Sudah Dua Kali Siswaji Mangkir Panggilan Polres Situbondo

BeritaNasional.ID, SITUBONDO JATIM – Hari ini Siswaji, Wakil Ketua PGRI Jawa Timur mendapat panggilan yang kedua dari Polres Situbondo atas dugaan menyebarkan berita bohong atau fitnah. Untuk yang kedua kalinya pula Siswaji mangkir tidak menghadiri panggilan Polres Situbondo.
Sekjen LKBH PB PGRI H. Teguh Sumarno, H. Sugiono Eksantoso menilai, magkirnya Siswaji atas panggilan Aparat Penegak Hukum (APH), membuktikan nyalinya kecil. Padahal sebelumnya terlapor jika berbicara seperti tidak takut dan kebal hukum, sok berani.
“Seorang pemimpin yang bernyali kecil tidak pantas menjadi Wakil Ketua PGRI Jawa Timur. Karena tidak gentle, tidak taat pada hukum. Ini perlu diketahui oleh seluruh anggota PGRI se-Indonesia, hususnya yang berada di Tapal Kuda,” jelasnya.
Ternyata, lanjutnya, Siswaji yang kabarnya punya kemampuan dan kapasitas dan sering menghadiri undangan sebagai pembicara, ternyata tidak punya nyali, tidak taat pada hukum, takut memberikan keterangan.
Padahal kasusnya masih penyelidikan, masih menggunakan azas praduga tidak bersalah. Ditambahkan, kalau Siswaji merasa tidak bersalah mestinya tidak usah takut. Kemangkirannya menghadiri undangan APH semakin meyakinkan semua pihak, ternyata Siswaji penakut.
Atau merasa sudah akan menjadi tersangka. Kasus Siswaji sebagai pembelajaran, bahwa yang bersangkutan tidak layak menjadi Pengurus PGRI. Dia hanya layak menjadi Pengurus RT. Tidak punya nyali.
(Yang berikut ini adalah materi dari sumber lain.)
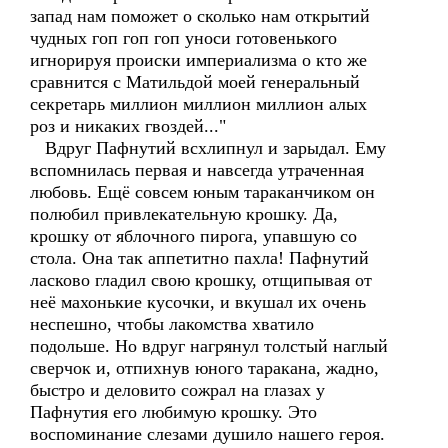
запад нам поможет о сколько нам открытий
чудных гоп гоп гоп уноси готовенького
игнорируя происки империализма о кто же
сравнится с Матильдой моей генеральный
секретарь миллион миллион миллион алых
роз и никаких гвоздей..."
Вдруг Пафнутий всхлипнул и зарыдал. Ему
вспомнилась первая и навсегда утраченная
любовь. Ещё совсем юным тараканчиком он
полюбил привлекательную крошку. Да,
крошку от яблочного пирога, упавшую со
стола. Она так аппетитно пахла! Пафнутий
ласково гладил свою крошку, отщипывая от
неё махонькие кусочки, и вкушал их очень
неспешно, чтобы лакомства хватило
подольше. Но вдруг нагрянул толстый наглый
сверчок и, отпихнув юного таракана, жадно,
быстро и деловито сожрал на глазах у
Пафнутия его любимую крошку. Это
воспоминание слезами душило нашего героя.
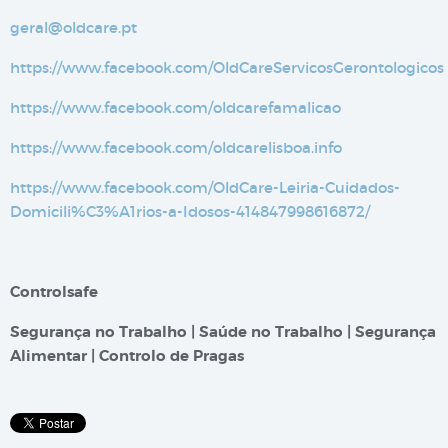
geral@oldcare.pt
https://www.facebook.com/OldCareServicosGerontologicos
https://www.facebook.com/oldcarefamalicao
https://www.facebook.com/oldcarelisboa.info
https://www.facebook.com/OldCare-Leiria-Cuidados-
Domicili%C3%A1rios-a-Idosos-414847998616872/
Controlsafe
Segurança no Trabalho | Saúde no Trabalho | Segurança
Alimentar | Controlo de Pragas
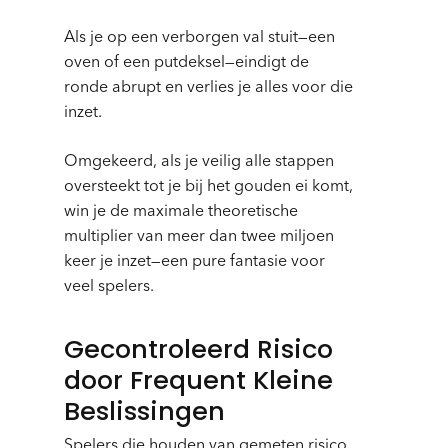
Als je op een verborgen val stuit—een
oven of een putdeksel—eindigt de
ronde abrupt en verlies je alles voor die
inzet.
Omgekeerd, als je veilig alle stappen
oversteekt tot je bij het gouden ei komt,
win je de maximale theoretische
multiplier van meer dan twee miljoen
keer je inzet—een pure fantasie voor
veel spelers.
Gecontroleerd Risico
door Frequent Kleine
Beslissingen
Spelers die houden van gemeten risico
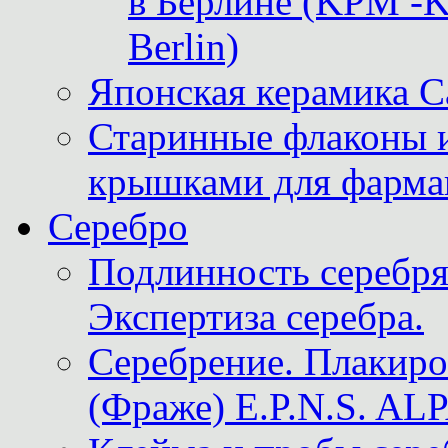
в Берлине (KPM -Kö
Berlin)
Японская керамика 
Старинные флаконы и
крышками для фарма
Серебро
Подлинность серебря
Экспертиза серебра.
Серебрение. Плакир
(Фраже) E.P.N.S. A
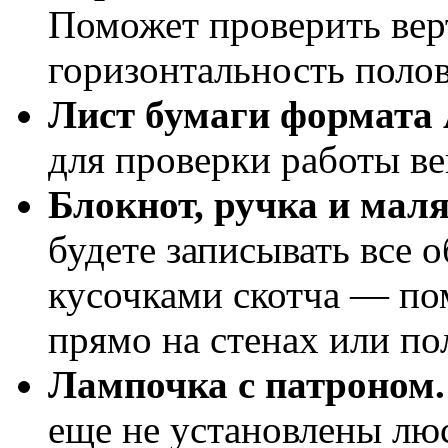
Поможет проверить вер
горизонтальность полов
Лист бумаги формата 
для проверки работы в
Блокнот, ручка и мал
будете записывать все 
кусочками скотча — по
прямо на стенах или по
Лампочка с патроном.
еще не установлены лю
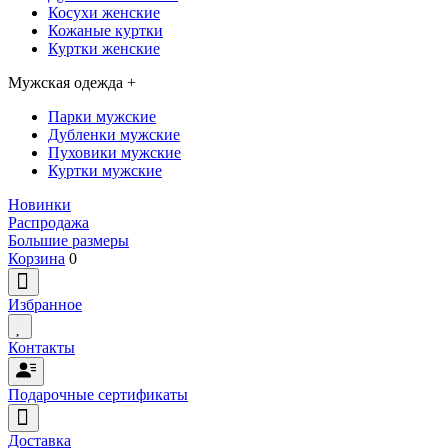
Косухи женские
Кожаные куртки
Куртки женские
Мужская одежда
+
Парки мужские
Дубленки мужские
Пуховики мужские
Куртки мужские
Новинки
Распродажа
Большие размеры
Корзина
0
Избранное
Контакты
Подарочные сертификаты
Доставка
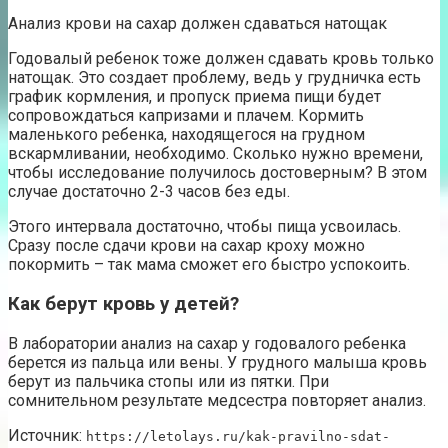
Анализ крови на сахар должен сдаваться натощак
Годовалый ребенок тоже должен сдавать кровь только
натощак. Это создает проблему, ведь у грудничка есть
график кормления, и пропуск приема пищи будет
сопровождаться капризами и плачем. Кормить
маленького ребенка, находящегося на грудном
вскармливании, необходимо. Сколько нужно времени,
чтобы исследование получилось достоверным? В этом
случае достаточно 2-3 часов без еды.
Этого интервала достаточно, чтобы пища усвоилась.
Сразу после сдачи крови на сахар кроху можно
покормить – так мама сможет его быстро успокоить.
Как берут кровь у детей?
В лаборатории анализ на сахар у годовалого ребенка
берется из пальца или вены. У грудного малыша кровь
берут из пальчика стопы или из пятки. При
сомнительном результате медсестра повторяет анализ.
Источник:
https://letolays.ru/kak-pravilno-sdat-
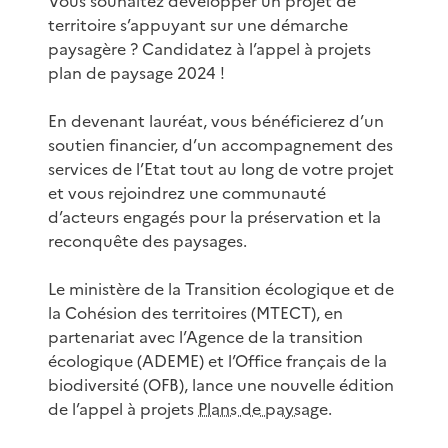
Vous souhaitez développer un projet de
territoire s’appuyant sur une démarche
paysagère ? Candidatez à l’appel à projets
plan de paysage 2024 !
En devenant lauréat, vous bénéficierez d’un
soutien financier, d’un accompagnement des
services de l’Etat tout au long de votre projet
et vous rejoindrez une communauté
d’acteurs engagés pour la préservation et la
reconquête des paysages.
Le ministère de la Transition écologique et de
la Cohésion des territoires (MTECT), en
partenariat avec l’Agence de la transition
écologique (ADEME) et l’Office français de la
biodiversité (OFB), lance une nouvelle édition
de l’appel à projets
Plans de paysage
.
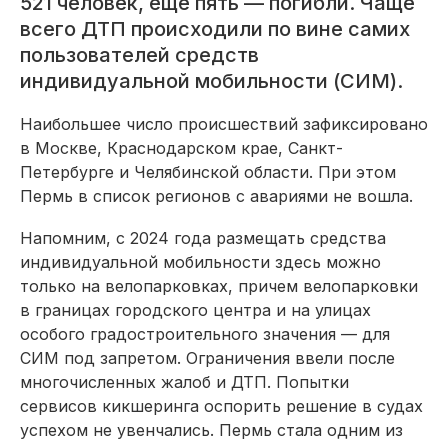
521 человек, еще пять — погибли. Чаще
всего ДТП происходили по вине самих
пользователей средств
индивидуальной мобильности (СИМ).
Наибольшее число происшествий зафиксировано
в Москве, Краснодарском крае, Санкт-
Петербурге и Челябинской области. При этом
Пермь в список регионов с авариями не вошла.
Напомним, с 2024 года размещать средства
индивидуальной мобильности здесь можно
только на велопарковках, причем велопарковки
в границах городского центра и на улицах
особого градостроительного значения — для
СИМ под запретом. Ограничения ввели после
многочисленных жалоб и ДТП. Попытки
сервисов кикшеринга оспорить решение в судах
успехом не увенчались. Пермь стала одним из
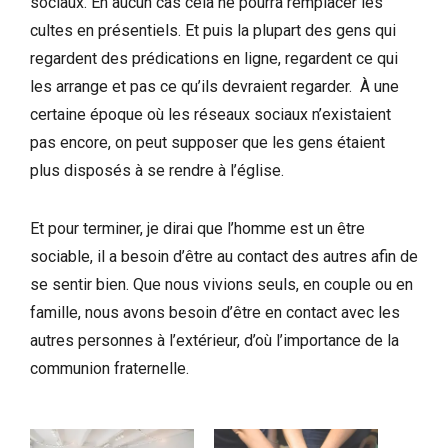
sociaux. En aucun cas cela ne pourra remplacer les
cultes en présentiels. Et puis la plupart des gens qui
regardent des prédications en ligne, regardent ce qui
les arrange et pas ce qu’ils devraient regarder. À une
certaine époque où les réseaux sociaux n’existaient
pas encore, on peut supposer que les gens étaient
plus disposés à se rendre à l’église.
Et pour terminer, je dirai que l’homme est un être
sociable, il a besoin d’être au contact des autres afin de
se sentir bien. Que nous vivions seuls, en couple ou en
famille, nous avons besoin d’être en contact avec les
autres personnes à l’extérieur, d’où l’importance de la
communion fraternelle.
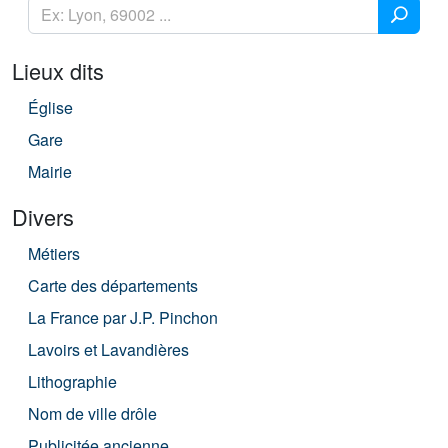
Lieux dits
Église
Gare
Mairie
Divers
Métiers
Carte des départements
La France par J.P. Pinchon
Lavoirs et Lavandières
Lithographie
Nom de ville drôle
Publicitée ancienne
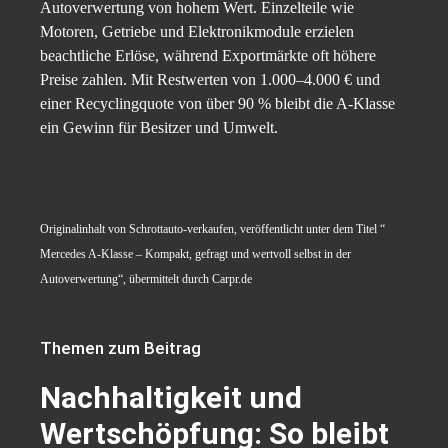
Autoverwertung von hohem Wert. Einzelteile wie
Motoren, Getriebe und Elektronikmodule erzielen
beachtliche Erlöse, während Exportmärkte oft höhere
Preise zahlen. Mit Restwerten von 1.000–4.000 € und
einer Recyclingquote von über 90 % bleibt die A-Klasse
ein Gewinn für Besitzer und Umwelt.
Originalinhalt von Schrottauto-verkaufen, veröffentlicht unter dem Titel “
Mercedes A-Klasse – Kompakt, gefragt und wertvoll selbst in der
Autoverwertung“, übermittelt durch Carpr.de
Themen zum Beitrag
Nachhaltigkeit und
Wertschöpfung: So bleibt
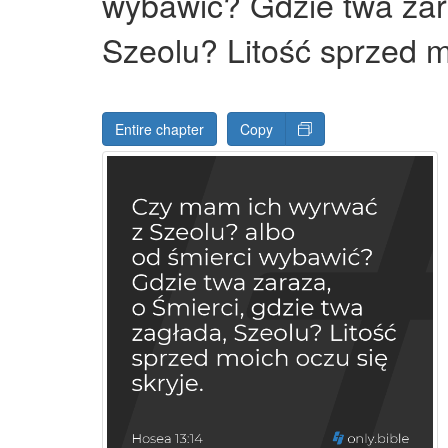
wybawić? Gdzie twa zara
Szeolu? Litość sprzed m
Entire chapter
Copy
Harusnya Siswaji gentel menghadiri undangan APH.
Seperti ketika diundang menjadi narasumber lalu ngomong ‘tidak ada dualisme di PGRI’, ‘PGRI satu-satunya hanya pimpinan Unifah Rosyidi’. Begitu berhadapan dengan hukum kenapa sembunyi. Ingat, proses hukum ini akan terus berjalan.
“Kita akan terus mengawal laporan ini. Jangan mengatakan tidak ada apa-apa. Justeru kita pertanyakan ada apa Siswaji mangkir panggilan Polisi, yang seharusnya jam 10.00 WIB tadi memberikan keterangan pada Polisi,” kesalnya. (Syamsul Arifin/Bernas)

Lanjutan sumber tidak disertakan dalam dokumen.